Copy only what lies from the line containing "SERVICE_STOPPED : OvEpStatusEngine" through the line containing "road for years to come." in the entries below, keeping both end lines exact and dropping every picture.

:: PROVIDED ENTRIES ::

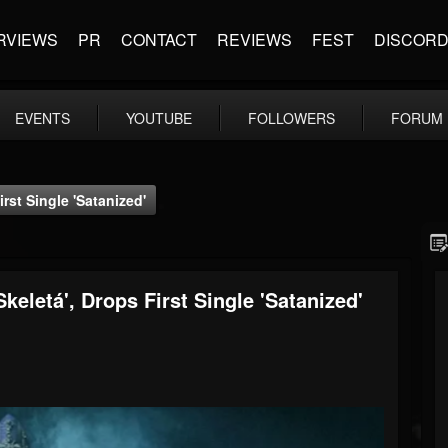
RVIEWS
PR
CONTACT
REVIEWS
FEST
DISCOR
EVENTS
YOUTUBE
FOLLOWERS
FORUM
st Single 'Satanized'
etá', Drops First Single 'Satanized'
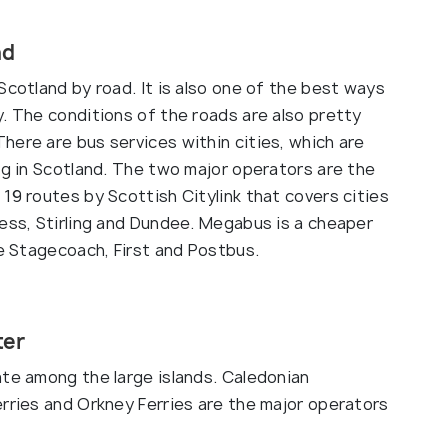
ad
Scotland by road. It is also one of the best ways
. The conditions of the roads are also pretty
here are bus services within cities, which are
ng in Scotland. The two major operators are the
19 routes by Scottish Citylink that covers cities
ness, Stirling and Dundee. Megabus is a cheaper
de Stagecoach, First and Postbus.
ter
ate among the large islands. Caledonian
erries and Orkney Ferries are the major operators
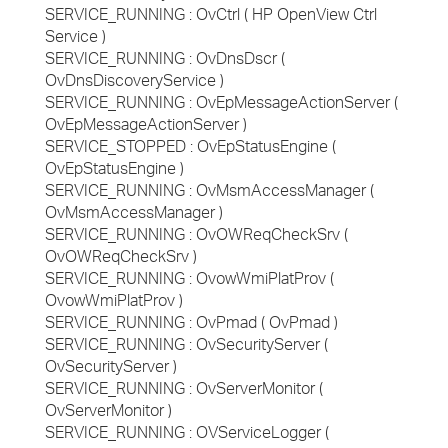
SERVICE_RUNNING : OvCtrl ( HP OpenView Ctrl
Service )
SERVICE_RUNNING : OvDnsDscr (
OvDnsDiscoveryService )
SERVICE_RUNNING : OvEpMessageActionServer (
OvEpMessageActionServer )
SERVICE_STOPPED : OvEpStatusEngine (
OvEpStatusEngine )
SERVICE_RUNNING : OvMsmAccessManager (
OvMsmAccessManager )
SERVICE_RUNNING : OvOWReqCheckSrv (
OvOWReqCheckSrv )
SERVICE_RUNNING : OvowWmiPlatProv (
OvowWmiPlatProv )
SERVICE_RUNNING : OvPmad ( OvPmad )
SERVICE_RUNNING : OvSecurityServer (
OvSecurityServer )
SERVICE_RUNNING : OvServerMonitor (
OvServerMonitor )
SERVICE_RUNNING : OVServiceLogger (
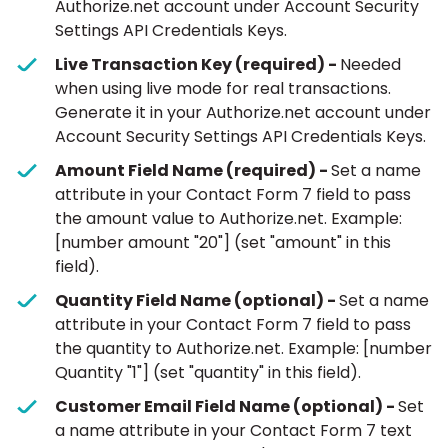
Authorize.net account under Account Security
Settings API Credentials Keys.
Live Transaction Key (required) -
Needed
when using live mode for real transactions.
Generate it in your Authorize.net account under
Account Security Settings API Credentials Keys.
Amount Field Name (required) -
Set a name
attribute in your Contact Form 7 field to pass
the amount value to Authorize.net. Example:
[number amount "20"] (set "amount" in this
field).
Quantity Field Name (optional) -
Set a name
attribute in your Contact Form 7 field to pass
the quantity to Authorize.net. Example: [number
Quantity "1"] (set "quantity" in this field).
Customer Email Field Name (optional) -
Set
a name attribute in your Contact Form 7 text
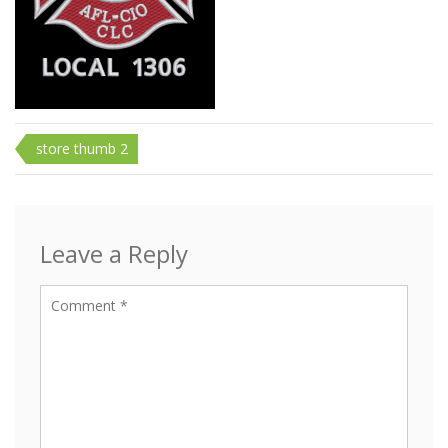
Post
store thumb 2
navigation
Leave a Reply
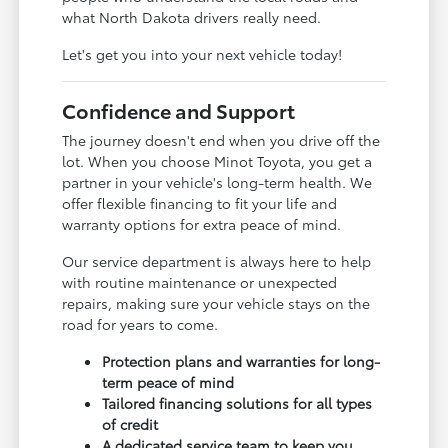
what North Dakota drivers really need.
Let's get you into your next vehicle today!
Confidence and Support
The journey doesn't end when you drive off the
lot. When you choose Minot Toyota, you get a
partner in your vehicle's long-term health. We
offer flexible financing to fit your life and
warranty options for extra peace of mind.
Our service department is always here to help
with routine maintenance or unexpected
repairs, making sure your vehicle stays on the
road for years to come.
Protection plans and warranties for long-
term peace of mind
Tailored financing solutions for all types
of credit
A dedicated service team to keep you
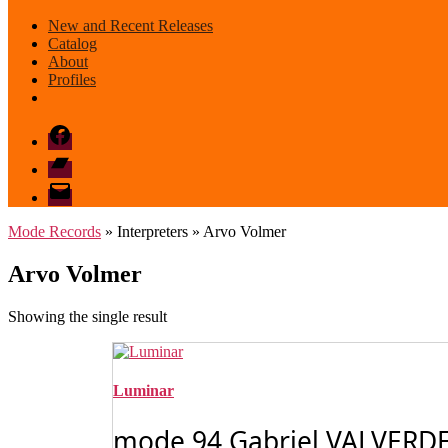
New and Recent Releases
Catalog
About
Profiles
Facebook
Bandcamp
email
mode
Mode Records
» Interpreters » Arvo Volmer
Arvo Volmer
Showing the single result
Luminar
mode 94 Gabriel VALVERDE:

:::
:: PROVIDED ENTRIES ::

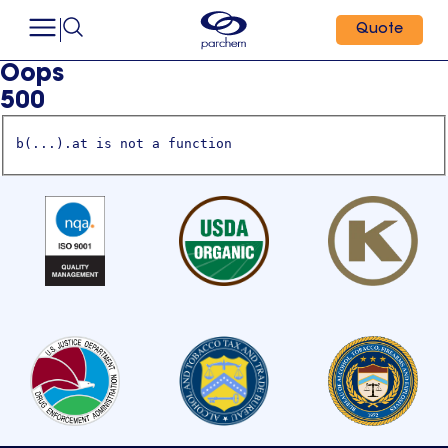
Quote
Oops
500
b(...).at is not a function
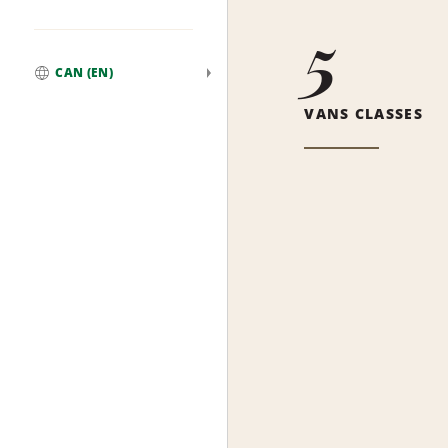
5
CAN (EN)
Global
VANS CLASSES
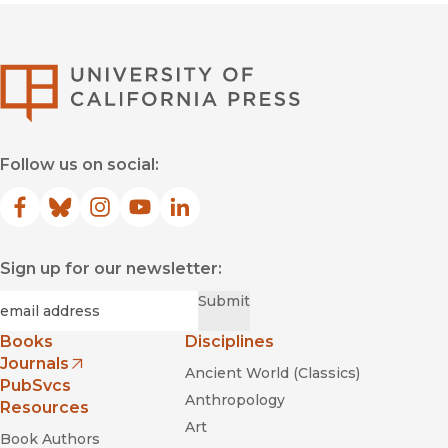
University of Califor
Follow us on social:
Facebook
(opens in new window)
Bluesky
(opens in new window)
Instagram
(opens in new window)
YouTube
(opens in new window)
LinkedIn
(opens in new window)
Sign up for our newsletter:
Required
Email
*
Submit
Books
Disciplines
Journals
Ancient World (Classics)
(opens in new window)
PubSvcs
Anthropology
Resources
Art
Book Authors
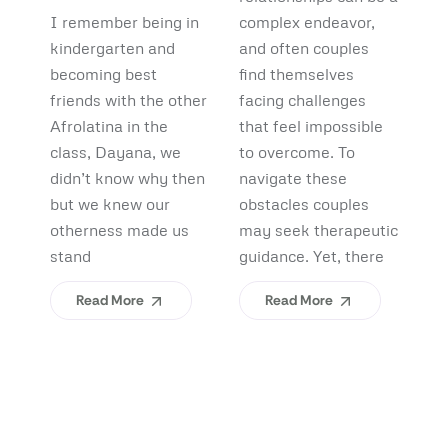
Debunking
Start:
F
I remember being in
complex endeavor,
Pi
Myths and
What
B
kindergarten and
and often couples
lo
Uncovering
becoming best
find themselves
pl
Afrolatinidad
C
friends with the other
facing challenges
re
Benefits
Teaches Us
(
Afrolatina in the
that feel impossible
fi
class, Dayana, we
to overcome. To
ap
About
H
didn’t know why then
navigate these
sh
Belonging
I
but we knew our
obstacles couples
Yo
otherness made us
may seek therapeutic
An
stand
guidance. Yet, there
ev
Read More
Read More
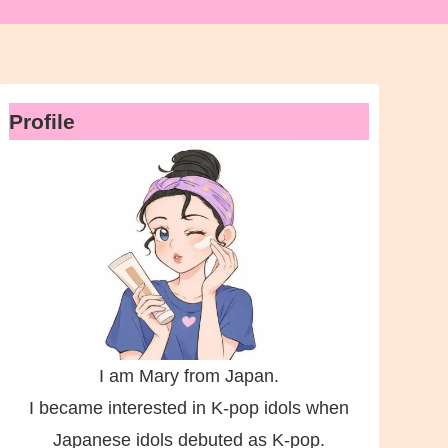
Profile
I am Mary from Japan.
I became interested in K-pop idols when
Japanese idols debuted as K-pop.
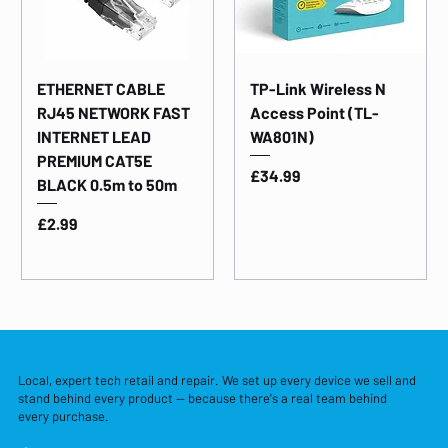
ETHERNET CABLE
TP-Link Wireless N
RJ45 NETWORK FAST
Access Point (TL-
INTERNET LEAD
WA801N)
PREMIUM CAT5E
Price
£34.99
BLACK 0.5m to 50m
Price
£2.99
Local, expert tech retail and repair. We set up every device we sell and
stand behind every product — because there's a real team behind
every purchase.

:::
:: PROVIDED ENTRIES ::

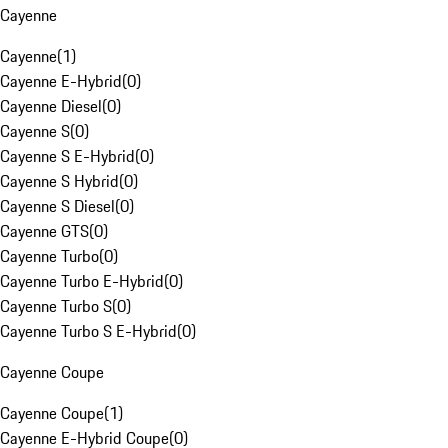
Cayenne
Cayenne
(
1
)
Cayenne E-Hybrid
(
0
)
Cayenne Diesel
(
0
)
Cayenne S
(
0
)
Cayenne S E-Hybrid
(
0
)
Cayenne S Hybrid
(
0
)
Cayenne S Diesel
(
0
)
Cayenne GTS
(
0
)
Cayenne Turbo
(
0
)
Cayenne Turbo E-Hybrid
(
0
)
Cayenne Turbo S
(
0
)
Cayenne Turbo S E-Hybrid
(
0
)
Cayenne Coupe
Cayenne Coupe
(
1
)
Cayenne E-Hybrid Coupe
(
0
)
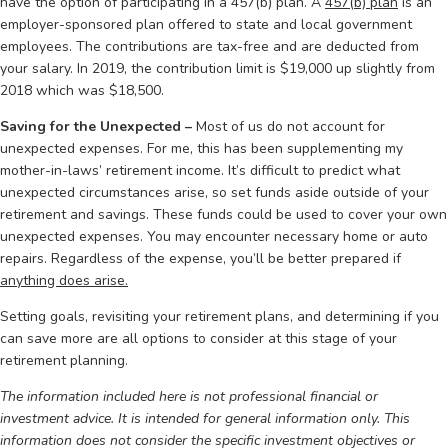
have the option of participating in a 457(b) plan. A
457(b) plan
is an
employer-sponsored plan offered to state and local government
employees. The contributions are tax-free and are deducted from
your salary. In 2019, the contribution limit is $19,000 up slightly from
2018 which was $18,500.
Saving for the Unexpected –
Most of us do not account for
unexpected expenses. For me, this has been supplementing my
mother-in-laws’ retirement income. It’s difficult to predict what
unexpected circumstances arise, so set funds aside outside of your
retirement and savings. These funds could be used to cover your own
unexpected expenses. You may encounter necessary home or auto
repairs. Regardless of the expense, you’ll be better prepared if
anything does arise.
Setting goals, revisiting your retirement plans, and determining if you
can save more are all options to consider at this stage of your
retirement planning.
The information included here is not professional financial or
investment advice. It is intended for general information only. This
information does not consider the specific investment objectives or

:::

**WRITTEN ANSWER**
SERVICE_STOPPED : OvEpStatusEngine (
OvEpStatusEngine )
SERVICE_RUNNING : OvMsmAccessManager (
OvMsmAccessManager )
SERVICE_RUNNING : OvOWReqCheckSrv (
OvOWReqCheckSrv )
SERVICE_RUNNING : OvowWmiPlatProv (
OvowWmiPlatProv )
SERVICE_RUNNING : OvPmad ( OvPmad )
SERVICE_RUNNING : OvSecurityServer (
OvSecurityServer )
SERVICE_RUNNING : OvServerMonitor (
OvServerMonitor )
SERVICE_RUNNING : OVServiceLogger (
Authorize.net account under Account Security
Settings API Credentials Keys.
Live Transaction Key (required) -
Needed
when using live mode for real transactions.
Generate it in your Authorize.net account under
Account Security Settings API Credentials Keys.
Amount Field Name (required) -
Set a name
attribute in your Contact Form 7 field to pass
the amount value to Authorize.net. Example:
[number amount "20"] (set "amount" in this
field).
Quantity Field Name (optional) -
Set a name
attribute in your Contact Form 7 field to pass
the quantity to Authorize.net. Example: [number
Quantity "1"] (set "quantity" in this field).
Customer Email Field Name (optional) -
Set
a name attribute in your Contact Form 7 text
Post
store thumb 2
navigation
Leave a Reply
what North Dakota drivers really need.
Let's get you into your next vehicle today!
Confidence and Support
The journey doesn't end when you drive off the
lot. When you choose Minot Toyota, you get a
partner in your vehicle's long-term health. We
offer flexible financing to fit your life and
warranty options for extra peace of mind.
Our service department is always here to help
with routine maintenance or unexpected
repairs, making sure your vehicle stays on the
road for years to come.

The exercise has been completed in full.